The Navy’s planned OPV procurement runs against a fiscal tide expected to slash defense, as embattled President François Hollande pledges to cut the budget deficit to 3 percent of gross domestic product in 2013 from an estimated 4.5 percent this year.
On Sept. 28, Hollande unveiled a 2013 austerity budget, widely seen as the toughest for decades, with 20 billion euros in tax increases and 10 billion euros in spending cuts. The 2013 defense budget is 31.4 billion euros, the same level as this year. The 554 million euros for the eight ocean supply vessels is a “down payment,” not the total budget, a Navy spokesman said.
The new ships will be armed civil supply ships and will perform security-at-sea missions.
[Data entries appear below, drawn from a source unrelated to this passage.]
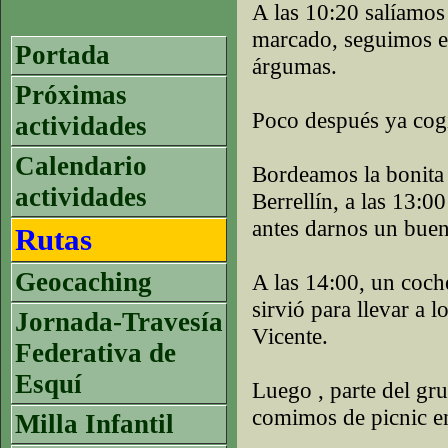
A las 10:20 salíamos
marcado, seguimos el
Portada
árgumas.
Próximas
Poco después ya co
actividades
Calendario
Bordeamos la bonita P
actividades
Berrellín, a las 13:00
antes darnos un bue
Rutas
Geocaching
A las 14:00, un coch
sirvió para llevar a 
Jornada-Travesía
Vicente.
Federativa de
Esquí
Luego , parte del gr
comimos de picnic e
Milla Infantil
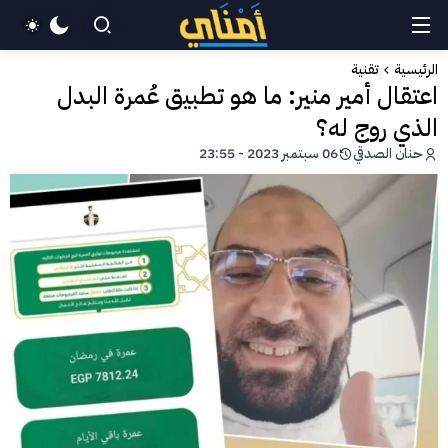
الرئيسية
تقنية
اعتقال أمير منير: ما هو تطبيق عُمرة البدل
الذي روج له؟
حنان الصدقي
06 سبتمبر 2023 - 23:55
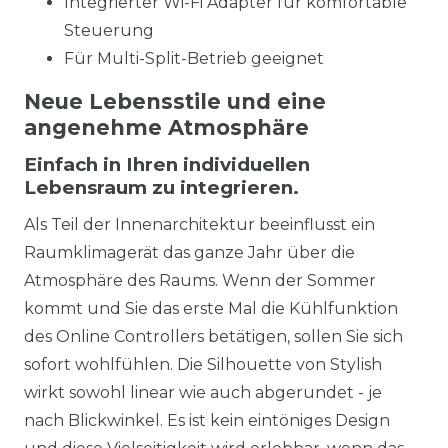
Integrierter Wi-Fi Adapter für komfortable
Steuerung
Für Multi-Split-Betrieb geeignet
Neue Lebensstile und eine
angenehme Atmosphäre
Einfach in Ihren individuellen
Lebensraum zu integrieren.
Als Teil der Innenarchitektur beeinflusst ein
Raumklimagerät das ganze Jahr über die
Atmosphäre des Raums. Wenn der Sommer
kommt und Sie das erste Mal die Kühlfunktion
des Online Controllers betätigen, sollen Sie sich
sofort wohlfühlen. Die Silhouette von Stylish
wirkt sowohl linear wie auch abgerundet - je
nach Blickwinkel. Es ist kein eintöniges Design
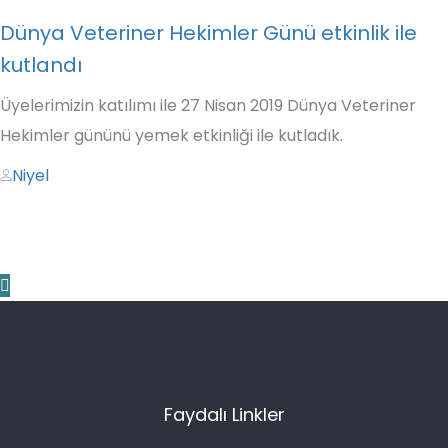
Dünya Veteriner Hekimler Günü etkinlik ile
kutlandı
Üyelerimizin katılımı ile 27 Nisan 2019 Dünya Veteriner
Hekimler gününü yemek etkinliği ile kutladık.
Author
Niyel
Faydalı Linkler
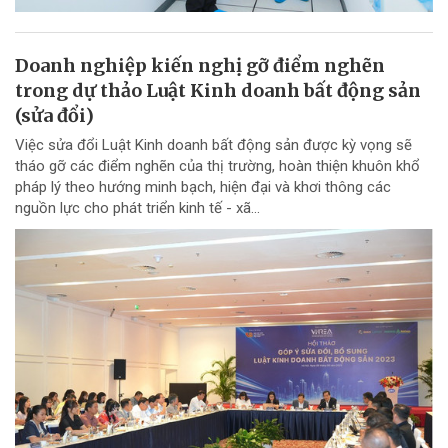
Doanh nghiệp kiến nghị gỡ điểm nghẽn
trong dự thảo Luật Kinh doanh bất động sản
(sửa đổi)
Việc sửa đổi Luật Kinh doanh bất động sản được kỳ vọng sẽ
tháo gỡ các điểm nghẽn của thị trường, hoàn thiện khuôn khổ
pháp lý theo hướng minh bạch, hiện đại và khơi thông các
nguồn lực cho phát triển kinh tế - xã...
The vessels will be funded on an interministerial basis — 80 percent from defense, the rest from other ministries, Rogel said.
The ocean supply vessels, due to enter service in 2015, will support a carrier task force or submarine, and perform duties such as anti-pollution, diving and towing. Of the eight, four will have military status, with the status of the rest to be decided, the spokesman said.
The ships will help maintain operational capacity and allow time for the planned fleet of new generation OPVs to grow in number and replace the fleet of P400, Aviso 69 and other vessels. A single multirole vessel is expected to cut training and maintenance costs, Rogel said. “The idea is to have a long series. If you don’t have a long series, that costs in training crews and maintenance,” he said.
Acquisition of the multimission OPVs — project name Batsimar, or batiment de surveillance et intervention maritime — is considered necessary to maintain the sovereignty mission for overseas territories. That mission includes surveillance, control of shipping, fisheries, anti-drug and trafficking, and protection of oil facilities off the coast of Guiana in the northern Atlantic Ocean. DCNS built the Gowind Adroit ship and leased it for free to the Navy to try out for three years, looking to meet the requirement for the new OPV.
Treasury officials have approved 1.7 million euros in next year’s budget to pay for studies on the new ocean supply ships and 4 million euros for studies on the OPV, the Navy spokesman said. No money is available for feasibility studies to replace four logistics ships. When it comes to funding, the Navy faces competition from the Army and Air Force, which have modernization projects seen as key to maintaining capabilities.
The land forces are counting on funding for Scorpion, an integrated program intended to replace the véhicule avant blindé troop carriers, Sagaie and AMX 10RC light tanks, modernize the Leclerc heavy tank and deliver a powerful command-and-control network.
“What the Army will or will not be tomorrow depends largely on the way in which this program will be designed and conducted,” Christian Mons, chairman of the GICAT land systems trade body, said Oct. 16 at a dinner debate on Scorpion. The fate of the land arms industry is directly tied to the program, he said. “Its future is tied to this program’s future, to the delay or not of its launch, of its final scope,” Mons said.
For the Air Force, the 2013 budget launches the Multi-Role Tanker Transport (MRTT) program to replace the KC-135 fleet, with 15.12 million euros to pay for studies. That payment is part of an initial 368 million euro authorization for the MRTT, widely expected to be the A330 from Airbus Military. Besides billions of euros needed for the 14 MRTT aircraft, the Air Force seeks funding for a midlife upgrade for the Mirage 2000D, estimated at some 700 million euros.
“Why not extract some of the great potential for this fleet, which is still showing its effectiveness?” Air Force Gen. Jean-Paul Palomeros, then-Air Force chief of staff, asked the parliamentary defense committee July 17. “It is not possible” to meet the three services’ modernization demands, said Etienne de Durand, director of security studies at think tank Institut de Relations Français Internationales.
Defense spending will be cut as part of the austerity drive. “They don’t have huge slack” to cushion the cuts, he said. The question is whether the reduction will be short- or long-term. “If it’s 10 years, France will not be a defense player,” he said. The defense and security white paper will reset the strategic objectives, and give guidance for the 2014-2019 multiyear budget law.